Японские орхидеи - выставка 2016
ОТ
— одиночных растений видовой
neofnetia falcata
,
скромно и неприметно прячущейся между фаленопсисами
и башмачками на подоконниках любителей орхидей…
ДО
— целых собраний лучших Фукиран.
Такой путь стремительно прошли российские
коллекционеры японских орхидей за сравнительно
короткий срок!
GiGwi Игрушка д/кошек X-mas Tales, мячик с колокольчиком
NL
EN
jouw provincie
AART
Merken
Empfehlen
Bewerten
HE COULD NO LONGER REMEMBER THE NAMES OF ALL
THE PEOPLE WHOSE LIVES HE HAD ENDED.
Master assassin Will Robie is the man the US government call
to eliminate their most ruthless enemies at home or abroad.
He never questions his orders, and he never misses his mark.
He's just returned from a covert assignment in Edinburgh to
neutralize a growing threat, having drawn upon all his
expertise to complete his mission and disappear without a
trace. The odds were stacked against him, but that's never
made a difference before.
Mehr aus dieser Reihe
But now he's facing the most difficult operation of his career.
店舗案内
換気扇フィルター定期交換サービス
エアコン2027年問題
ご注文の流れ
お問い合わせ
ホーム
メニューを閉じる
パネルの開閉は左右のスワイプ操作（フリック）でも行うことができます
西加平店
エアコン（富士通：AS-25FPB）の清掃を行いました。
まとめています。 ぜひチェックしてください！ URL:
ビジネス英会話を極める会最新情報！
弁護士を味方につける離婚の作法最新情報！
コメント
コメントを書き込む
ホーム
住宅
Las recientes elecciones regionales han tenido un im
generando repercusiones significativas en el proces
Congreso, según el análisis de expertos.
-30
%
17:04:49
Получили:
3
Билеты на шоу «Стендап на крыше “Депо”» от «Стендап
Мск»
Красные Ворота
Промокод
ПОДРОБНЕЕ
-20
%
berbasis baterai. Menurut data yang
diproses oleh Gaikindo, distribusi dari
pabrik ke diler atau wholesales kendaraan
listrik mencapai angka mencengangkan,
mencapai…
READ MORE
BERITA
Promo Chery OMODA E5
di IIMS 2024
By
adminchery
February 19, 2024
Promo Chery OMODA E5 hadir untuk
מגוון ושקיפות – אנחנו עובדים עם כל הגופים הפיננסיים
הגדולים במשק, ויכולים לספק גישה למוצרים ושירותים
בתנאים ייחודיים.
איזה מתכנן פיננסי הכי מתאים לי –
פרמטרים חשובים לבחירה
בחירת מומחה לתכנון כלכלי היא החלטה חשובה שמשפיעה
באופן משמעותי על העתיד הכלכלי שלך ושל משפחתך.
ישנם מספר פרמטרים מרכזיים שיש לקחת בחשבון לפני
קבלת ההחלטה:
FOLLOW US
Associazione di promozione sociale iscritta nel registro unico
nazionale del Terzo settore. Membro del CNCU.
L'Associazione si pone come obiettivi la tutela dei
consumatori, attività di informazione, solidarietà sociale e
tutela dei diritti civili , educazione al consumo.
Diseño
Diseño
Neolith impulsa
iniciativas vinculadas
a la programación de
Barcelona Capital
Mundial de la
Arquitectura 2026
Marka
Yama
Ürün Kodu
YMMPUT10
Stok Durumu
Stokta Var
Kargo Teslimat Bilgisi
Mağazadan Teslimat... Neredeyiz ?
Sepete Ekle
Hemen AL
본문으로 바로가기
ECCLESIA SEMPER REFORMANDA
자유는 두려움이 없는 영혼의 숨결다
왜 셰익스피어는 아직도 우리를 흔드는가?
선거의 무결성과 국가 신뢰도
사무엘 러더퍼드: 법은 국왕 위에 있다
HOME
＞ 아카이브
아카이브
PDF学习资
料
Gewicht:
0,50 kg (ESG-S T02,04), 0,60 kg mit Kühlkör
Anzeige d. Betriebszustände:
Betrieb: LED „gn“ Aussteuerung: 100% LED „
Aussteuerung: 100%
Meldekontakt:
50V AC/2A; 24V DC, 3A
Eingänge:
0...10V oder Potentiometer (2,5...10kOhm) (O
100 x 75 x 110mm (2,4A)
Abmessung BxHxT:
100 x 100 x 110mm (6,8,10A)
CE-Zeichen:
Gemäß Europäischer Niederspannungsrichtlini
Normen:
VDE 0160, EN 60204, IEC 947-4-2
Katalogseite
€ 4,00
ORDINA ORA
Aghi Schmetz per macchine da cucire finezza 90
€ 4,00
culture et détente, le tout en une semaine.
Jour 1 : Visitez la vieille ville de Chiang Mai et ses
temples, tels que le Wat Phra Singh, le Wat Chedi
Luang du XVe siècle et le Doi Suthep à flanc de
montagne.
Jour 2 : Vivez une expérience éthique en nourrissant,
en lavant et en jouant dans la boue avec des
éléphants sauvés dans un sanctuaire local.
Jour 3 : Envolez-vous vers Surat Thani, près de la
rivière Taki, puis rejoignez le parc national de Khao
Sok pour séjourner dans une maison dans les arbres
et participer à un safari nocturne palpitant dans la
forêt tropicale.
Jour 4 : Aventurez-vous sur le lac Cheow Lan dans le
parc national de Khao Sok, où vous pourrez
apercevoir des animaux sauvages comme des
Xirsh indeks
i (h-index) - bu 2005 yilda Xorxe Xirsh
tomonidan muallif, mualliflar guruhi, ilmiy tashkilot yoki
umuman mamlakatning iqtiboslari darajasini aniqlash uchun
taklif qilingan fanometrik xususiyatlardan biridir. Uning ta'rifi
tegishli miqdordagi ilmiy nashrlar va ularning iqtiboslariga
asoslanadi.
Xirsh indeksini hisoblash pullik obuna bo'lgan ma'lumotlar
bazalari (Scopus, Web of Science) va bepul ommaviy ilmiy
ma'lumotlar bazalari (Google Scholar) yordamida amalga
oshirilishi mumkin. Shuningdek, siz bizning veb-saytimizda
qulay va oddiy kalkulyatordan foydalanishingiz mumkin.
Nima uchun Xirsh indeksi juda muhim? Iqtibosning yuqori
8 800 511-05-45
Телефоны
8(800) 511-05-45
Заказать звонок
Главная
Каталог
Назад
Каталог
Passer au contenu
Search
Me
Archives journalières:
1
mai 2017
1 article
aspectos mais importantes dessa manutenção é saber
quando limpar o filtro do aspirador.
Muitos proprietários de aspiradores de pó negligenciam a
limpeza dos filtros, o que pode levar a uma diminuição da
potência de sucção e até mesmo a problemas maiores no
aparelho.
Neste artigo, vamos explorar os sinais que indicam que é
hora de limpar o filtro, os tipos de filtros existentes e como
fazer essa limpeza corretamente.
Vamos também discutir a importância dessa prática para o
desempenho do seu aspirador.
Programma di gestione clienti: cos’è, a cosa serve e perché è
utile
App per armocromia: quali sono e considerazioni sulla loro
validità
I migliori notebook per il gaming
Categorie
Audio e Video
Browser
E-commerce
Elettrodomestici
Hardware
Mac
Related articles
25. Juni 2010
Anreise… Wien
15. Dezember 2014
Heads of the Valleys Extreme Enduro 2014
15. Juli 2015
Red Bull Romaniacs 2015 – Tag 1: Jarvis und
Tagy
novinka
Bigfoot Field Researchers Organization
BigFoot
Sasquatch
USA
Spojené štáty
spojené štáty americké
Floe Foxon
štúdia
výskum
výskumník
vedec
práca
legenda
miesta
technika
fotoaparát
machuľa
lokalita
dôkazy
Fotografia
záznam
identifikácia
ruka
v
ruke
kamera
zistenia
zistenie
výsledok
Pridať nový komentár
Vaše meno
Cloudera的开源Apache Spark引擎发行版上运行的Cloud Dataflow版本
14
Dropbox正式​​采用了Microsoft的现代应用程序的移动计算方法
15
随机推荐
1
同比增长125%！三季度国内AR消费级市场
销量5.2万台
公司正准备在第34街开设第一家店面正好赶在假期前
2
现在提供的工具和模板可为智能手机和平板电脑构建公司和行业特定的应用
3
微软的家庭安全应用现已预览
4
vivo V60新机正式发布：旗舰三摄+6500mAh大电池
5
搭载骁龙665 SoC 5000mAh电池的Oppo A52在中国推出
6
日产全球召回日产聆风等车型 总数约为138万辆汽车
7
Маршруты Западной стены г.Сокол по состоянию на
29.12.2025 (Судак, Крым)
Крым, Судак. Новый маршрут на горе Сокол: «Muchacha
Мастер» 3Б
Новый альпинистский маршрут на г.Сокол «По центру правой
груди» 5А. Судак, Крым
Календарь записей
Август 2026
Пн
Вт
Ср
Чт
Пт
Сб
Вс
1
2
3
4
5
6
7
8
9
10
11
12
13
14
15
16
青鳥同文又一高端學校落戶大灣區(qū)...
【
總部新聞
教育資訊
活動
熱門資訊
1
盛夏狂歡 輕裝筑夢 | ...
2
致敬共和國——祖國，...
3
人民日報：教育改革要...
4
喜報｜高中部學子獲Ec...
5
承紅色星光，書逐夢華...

____

The problem
Nothing should be returned except the lines from the first line of the data above through the line with "THE PEOPLE WHOSE LIVES HE HAD ENDED.", each one exact.

Solution for this task
Японские орхидеи - выставка 2016
ОТ
— одиночных растений видовой
neofnetia falcata
,
скромно и неприметно прячущейся между фаленопсисами
и башмачками на подоконниках любителей орхидей…
ДО
— целых собраний лучших Фукиран.
Такой путь стремительно прошли российские
коллекционеры японских орхидей за сравнительно
короткий срок!
GiGwi Игрушка д/кошек X-mas Tales, мячик с колокольчиком
NL
EN
jouw provincie
AART
Merken
Empfehlen
Bewerten
HE COULD NO LONGER REMEMBER THE NAMES OF ALL
THE PEOPLE WHOSE LIVES HE HAD ENDED.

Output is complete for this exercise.